● Data items:

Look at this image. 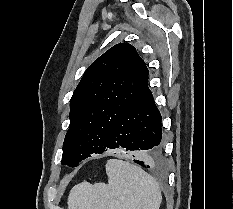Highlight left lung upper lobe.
<instances>
[{
  "mask_svg": "<svg viewBox=\"0 0 233 209\" xmlns=\"http://www.w3.org/2000/svg\"><path fill=\"white\" fill-rule=\"evenodd\" d=\"M148 74L145 62L128 43L113 46L87 68L70 102L63 165L75 167L105 151L113 126Z\"/></svg>",
  "mask_w": 233,
  "mask_h": 209,
  "instance_id": "5c2ea615",
  "label": "left lung upper lobe"
}]
</instances>
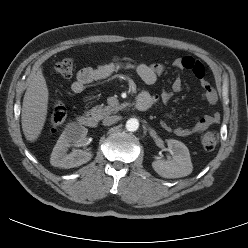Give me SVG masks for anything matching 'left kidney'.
Wrapping results in <instances>:
<instances>
[{
  "label": "left kidney",
  "mask_w": 248,
  "mask_h": 248,
  "mask_svg": "<svg viewBox=\"0 0 248 248\" xmlns=\"http://www.w3.org/2000/svg\"><path fill=\"white\" fill-rule=\"evenodd\" d=\"M171 160H156L152 163L153 169L164 178H180L192 173L193 166L188 148L180 141H167Z\"/></svg>",
  "instance_id": "left-kidney-1"
}]
</instances>
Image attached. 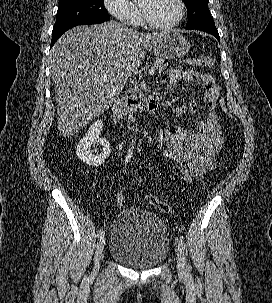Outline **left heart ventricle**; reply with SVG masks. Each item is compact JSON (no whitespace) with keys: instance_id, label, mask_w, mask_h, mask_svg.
Instances as JSON below:
<instances>
[{"instance_id":"1","label":"left heart ventricle","mask_w":272,"mask_h":303,"mask_svg":"<svg viewBox=\"0 0 272 303\" xmlns=\"http://www.w3.org/2000/svg\"><path fill=\"white\" fill-rule=\"evenodd\" d=\"M151 20L159 25L173 22L179 15L177 0H140Z\"/></svg>"}]
</instances>
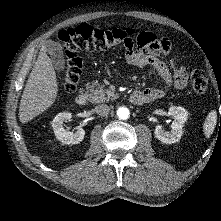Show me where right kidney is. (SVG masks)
Returning <instances> with one entry per match:
<instances>
[{
  "label": "right kidney",
  "mask_w": 221,
  "mask_h": 221,
  "mask_svg": "<svg viewBox=\"0 0 221 221\" xmlns=\"http://www.w3.org/2000/svg\"><path fill=\"white\" fill-rule=\"evenodd\" d=\"M72 115L68 112H62L55 116L51 122L56 138L64 144H78L84 136L85 130L78 128L75 133L67 131L63 128L64 121L71 119Z\"/></svg>",
  "instance_id": "1"
}]
</instances>
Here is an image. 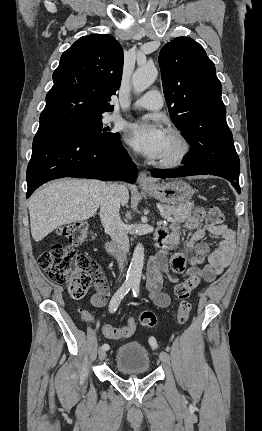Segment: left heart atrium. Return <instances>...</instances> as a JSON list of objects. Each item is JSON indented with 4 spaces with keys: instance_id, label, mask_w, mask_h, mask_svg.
<instances>
[{
    "instance_id": "1",
    "label": "left heart atrium",
    "mask_w": 262,
    "mask_h": 431,
    "mask_svg": "<svg viewBox=\"0 0 262 431\" xmlns=\"http://www.w3.org/2000/svg\"><path fill=\"white\" fill-rule=\"evenodd\" d=\"M166 137V130L157 122H135L130 124L126 130V141L152 159L159 158Z\"/></svg>"
}]
</instances>
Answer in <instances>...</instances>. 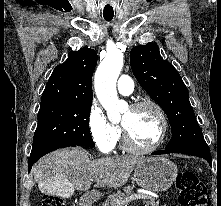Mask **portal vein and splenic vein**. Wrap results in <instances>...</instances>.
<instances>
[{
	"label": "portal vein and splenic vein",
	"mask_w": 221,
	"mask_h": 206,
	"mask_svg": "<svg viewBox=\"0 0 221 206\" xmlns=\"http://www.w3.org/2000/svg\"><path fill=\"white\" fill-rule=\"evenodd\" d=\"M144 196L143 195H140V194H135V195H132L128 198L125 199L124 201V204L125 206H127V204L133 200H138V199H142Z\"/></svg>",
	"instance_id": "18ae733b"
}]
</instances>
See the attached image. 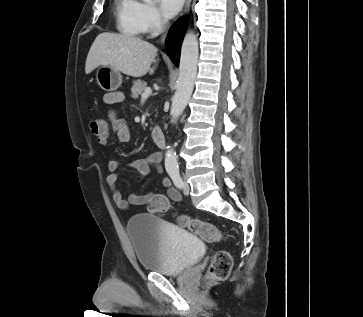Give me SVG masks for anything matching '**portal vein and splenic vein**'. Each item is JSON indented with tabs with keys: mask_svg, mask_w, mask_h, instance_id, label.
<instances>
[{
	"mask_svg": "<svg viewBox=\"0 0 363 317\" xmlns=\"http://www.w3.org/2000/svg\"><path fill=\"white\" fill-rule=\"evenodd\" d=\"M152 93V89L147 87L144 92L141 94L142 99H146Z\"/></svg>",
	"mask_w": 363,
	"mask_h": 317,
	"instance_id": "obj_1",
	"label": "portal vein and splenic vein"
}]
</instances>
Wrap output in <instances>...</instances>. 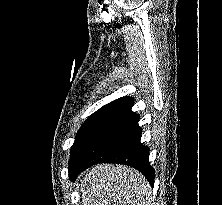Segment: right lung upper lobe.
I'll list each match as a JSON object with an SVG mask.
<instances>
[{"label":"right lung upper lobe","instance_id":"right-lung-upper-lobe-1","mask_svg":"<svg viewBox=\"0 0 222 205\" xmlns=\"http://www.w3.org/2000/svg\"><path fill=\"white\" fill-rule=\"evenodd\" d=\"M128 98H130V97H122L117 100H114V101L110 102L109 104H106L103 107H101L97 112L108 113V112L112 111L113 109H115L116 107H118L122 102H124Z\"/></svg>","mask_w":222,"mask_h":205}]
</instances>
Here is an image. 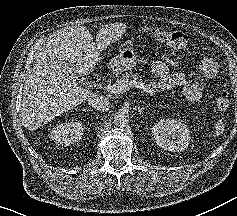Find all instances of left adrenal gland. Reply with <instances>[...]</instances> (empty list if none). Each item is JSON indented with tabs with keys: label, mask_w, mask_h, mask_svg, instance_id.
Returning <instances> with one entry per match:
<instances>
[{
	"label": "left adrenal gland",
	"mask_w": 237,
	"mask_h": 216,
	"mask_svg": "<svg viewBox=\"0 0 237 216\" xmlns=\"http://www.w3.org/2000/svg\"><path fill=\"white\" fill-rule=\"evenodd\" d=\"M143 109H144V108H140V109H139V112H141Z\"/></svg>",
	"instance_id": "left-adrenal-gland-1"
}]
</instances>
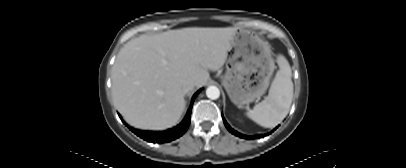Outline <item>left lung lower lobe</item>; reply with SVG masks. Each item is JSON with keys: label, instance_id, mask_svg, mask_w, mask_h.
<instances>
[{"label": "left lung lower lobe", "instance_id": "1", "mask_svg": "<svg viewBox=\"0 0 406 168\" xmlns=\"http://www.w3.org/2000/svg\"><path fill=\"white\" fill-rule=\"evenodd\" d=\"M223 121H224V124H225L226 128L229 130V132H231L232 134H234V135H236V136H238V137L244 138V139H256V138H262V137L268 135V134H264V135L260 134V135H255V136H246V135L240 134L239 132L233 130V129L228 125V123L226 122V120L224 119V117H223ZM274 130H275V129H274Z\"/></svg>", "mask_w": 406, "mask_h": 168}]
</instances>
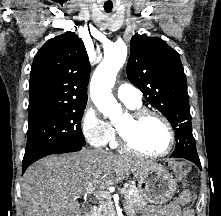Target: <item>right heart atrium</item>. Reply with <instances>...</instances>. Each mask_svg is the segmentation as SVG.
<instances>
[{"instance_id":"obj_1","label":"right heart atrium","mask_w":221,"mask_h":216,"mask_svg":"<svg viewBox=\"0 0 221 216\" xmlns=\"http://www.w3.org/2000/svg\"><path fill=\"white\" fill-rule=\"evenodd\" d=\"M84 138L95 147H104L109 143L111 126L100 115L98 110L88 104L80 121Z\"/></svg>"}]
</instances>
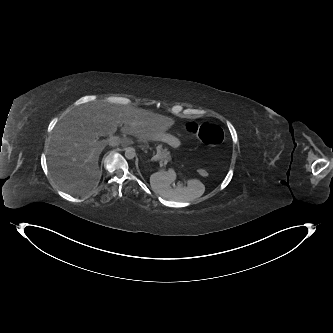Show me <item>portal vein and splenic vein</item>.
I'll list each match as a JSON object with an SVG mask.
<instances>
[{
    "mask_svg": "<svg viewBox=\"0 0 333 333\" xmlns=\"http://www.w3.org/2000/svg\"><path fill=\"white\" fill-rule=\"evenodd\" d=\"M118 139H119V137L110 136L109 141H115V140H118ZM154 158L155 157H152V160H154ZM159 164L162 167V166H165L167 164V162H160Z\"/></svg>",
    "mask_w": 333,
    "mask_h": 333,
    "instance_id": "18ae733b",
    "label": "portal vein and splenic vein"
}]
</instances>
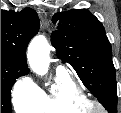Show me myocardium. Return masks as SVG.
<instances>
[{
	"label": "myocardium",
	"mask_w": 121,
	"mask_h": 113,
	"mask_svg": "<svg viewBox=\"0 0 121 113\" xmlns=\"http://www.w3.org/2000/svg\"><path fill=\"white\" fill-rule=\"evenodd\" d=\"M84 113H93L97 110V113H107V108L98 99H86L79 107Z\"/></svg>",
	"instance_id": "obj_1"
}]
</instances>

● Exercise prompt:
In the answer, include exactly the lines from the one containing "Target: <item>right heart" through the end of the records above and no pictures at all.

● Exercise answer:
Target: <item>right heart atrium</item>. Reply with <instances>...</instances>. Each mask_svg is the segmentation as SVG.
<instances>
[{"instance_id":"obj_1","label":"right heart atrium","mask_w":221,"mask_h":216,"mask_svg":"<svg viewBox=\"0 0 221 216\" xmlns=\"http://www.w3.org/2000/svg\"><path fill=\"white\" fill-rule=\"evenodd\" d=\"M84 138L95 147H104L109 143L111 126L100 115L98 110L88 104L80 121Z\"/></svg>"}]
</instances>
Show me <item>portal vein and splenic vein</item>.
I'll list each match as a JSON object with an SVG mask.
<instances>
[{
    "mask_svg": "<svg viewBox=\"0 0 333 333\" xmlns=\"http://www.w3.org/2000/svg\"><path fill=\"white\" fill-rule=\"evenodd\" d=\"M118 139H119V137L110 136L109 141H115V140H118ZM154 158L155 157H152V160H154ZM159 164L162 167V166H165L167 164V162H160Z\"/></svg>",
    "mask_w": 333,
    "mask_h": 333,
    "instance_id": "18ae733b",
    "label": "portal vein and splenic vein"
}]
</instances>
Show me myocardium. Return masks as SVG.
<instances>
[{
	"label": "myocardium",
	"mask_w": 121,
	"mask_h": 113,
	"mask_svg": "<svg viewBox=\"0 0 121 113\" xmlns=\"http://www.w3.org/2000/svg\"><path fill=\"white\" fill-rule=\"evenodd\" d=\"M84 113H93L97 110V113H107V108L98 99H86L79 107Z\"/></svg>",
	"instance_id": "obj_1"
}]
</instances>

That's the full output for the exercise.